Если исполнить дурацкое приказание с предельной идиотической тщательностью, приказание становится окончательно смешным. На этом построены русские народные сказки про солдата и генерала. Поэты филологической школы так и поступали — как в сказке. Они изображали не просто советских людей, а сверхсоветских людей, которые выполняют любое приказание начальства с невероятным тщанием. Советская молодежь должна заниматься физкультурой и спортом — закаляться, как сталь. Молодые филологи доводят эту эстетику до идиотической законченности.
Перформанс «Даёшь электрификацию!». Рид Грачёв, Михаил Красильников, Эдуард Кондратов. Ленинград, середина 1950-х. Из архива Льва Лосева
Владимир Герасимов вспоминал, что Кондратов, который учился в Школе милиции, приходил на филфак в милицейской форме. «И мы с Лешей Лосевым получали очень большое удовольствие, гуляя по факультетскому коридору: Кондратов в середине, мы по бокам, чтобы все знали, что у нас в милиции есть свои люди».

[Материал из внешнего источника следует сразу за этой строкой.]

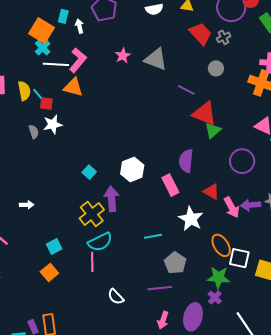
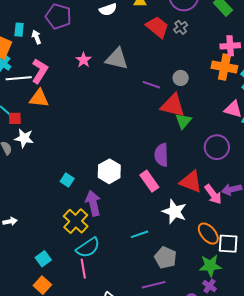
gray circle: (216, 68) -> (181, 78), moved
white star: (53, 124) -> (24, 138), turned 30
red triangle: (211, 192) -> (191, 182), size x1.4

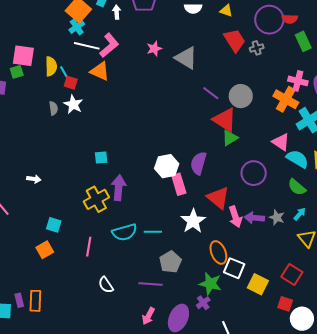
gray circle: (181, 78) -> (241, 96), size x1.5
white hexagon: (109, 171) -> (167, 166), moved
cyan square: (67, 180) -> (101, 158), turned 32
cyan semicircle: (88, 248) -> (124, 232), moved
cyan square: (43, 259) -> (54, 225), turned 35

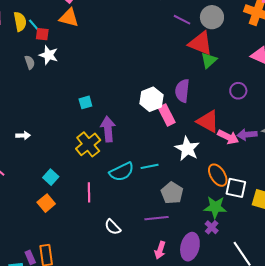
purple circle: (254, 173) -> (238, 91), size x0.7
pink arrow: (235, 217) -> (228, 137), turned -35
cyan square: (54, 225) -> (51, 177), turned 35

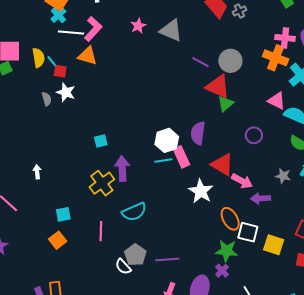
purple arrow: (247, 135) -> (261, 198), moved
white arrow: (23, 136) -> (37, 172), turned -96
cyan line: (150, 166) -> (163, 160), moved
cyan square: (51, 177) -> (63, 214), turned 35
gray pentagon: (172, 193) -> (135, 255), moved

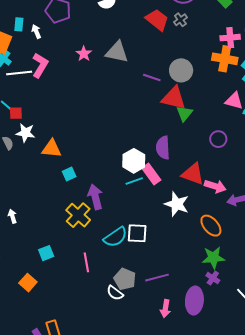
orange triangle: (88, 56) -> (51, 149), moved
white square: (248, 232) -> (137, 233), moved
orange square: (58, 240) -> (28, 283), moved

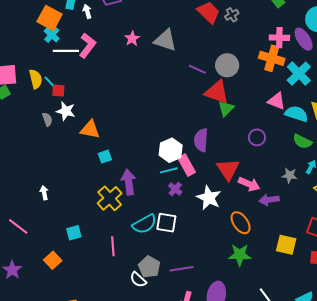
red triangle: (193, 174) -> (228, 169), turned 30
purple cross: (213, 278) -> (175, 189), moved

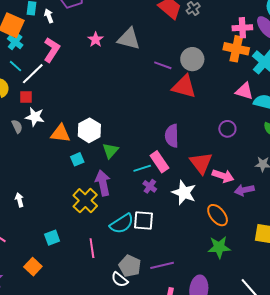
white line: (66, 51) -> (33, 74), moved, turned -40
cyan line: (50, 82) -> (16, 66), moved
green triangle: (226, 108) -> (110, 151), moved
white hexagon: (171, 150) -> (89, 130), moved

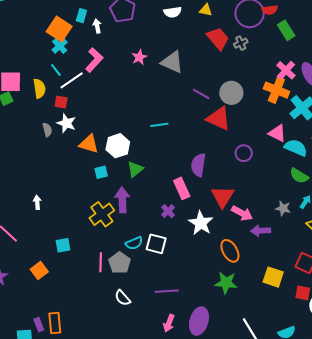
pink cross: (242, 28) -> (286, 70), turned 36
purple circle: (227, 129) -> (244, 153), moved
cyan line: (142, 168) -> (159, 125), moved
cyan semicircle: (122, 224) -> (134, 243), size x0.7
gray pentagon: (130, 266) -> (120, 263), moved

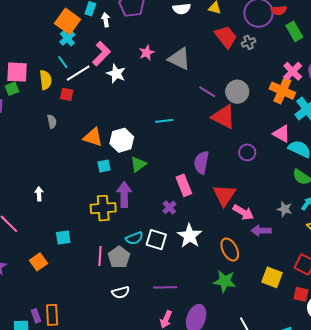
white star: (66, 123) -> (116, 74), moved
yellow cross: (102, 214) -> (103, 208), turned 30
white star: (201, 223) -> (190, 236), moved
white semicircle: (123, 298) -> (121, 292), turned -66

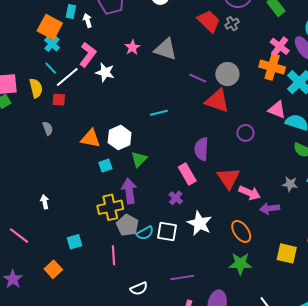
gray pentagon: (119, 257) -> (127, 225), moved

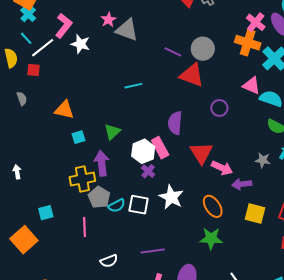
gray triangle: (166, 49) -> (127, 30), moved
white hexagon: (120, 138) -> (143, 151), moved
yellow square: (287, 253) -> (255, 214), moved
orange square: (53, 269) -> (24, 240), size x1.5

О другой кондратовской эксцентричной выходке вспоминает Михаил Еремин:«Тогда существовали так называемые перронные билеты. И встречая кого-то, мы могли благодаря милиционеру Еремину не платить этот самый рубль. Он мог провести к поезду без „перонного билета“. Как-то встречая наших друзей, нас человек тридцать собралось на Московском вокзале… Александр Кондратов, будучи в милицейской форме, подошел к контролеру и сказал: „Эти со мной“, и мимо изумленного контролера прошло человек 30. Это не было проявление жадности или скупости. Мы не были людьми богатыми, но рубль у каждого был».
Открытие купального сезона на спуске перед зданием 12 коллегий в апреле 1956 года. Владимир Уфлянд, Александр Шарымов, Михаил Красильников, Александр Анейчик. Из архива Н. Шарымовой
24 апреля 1956 года Уфлянд и Красильниковым открывали на Неве перед филологическим факультетом купальный сезон: по Неве плыли льдины с Ладожского озера, и Уфлянд с Красильниковым ныряли от льдины к льдине. На берегу стояли друзья наготове со шкаликом водки. А Еремин нес им вещи по Дворцовому мосту, чтобы они могли на том берегу реки одеться. Был принят за грабителя, но «остановивший меня милиционер понял, в чем дело, и беспрепятственно пропустил меня к месту выхода моих друзей на берег. Замечательные были времена», — вспоминал Еремин.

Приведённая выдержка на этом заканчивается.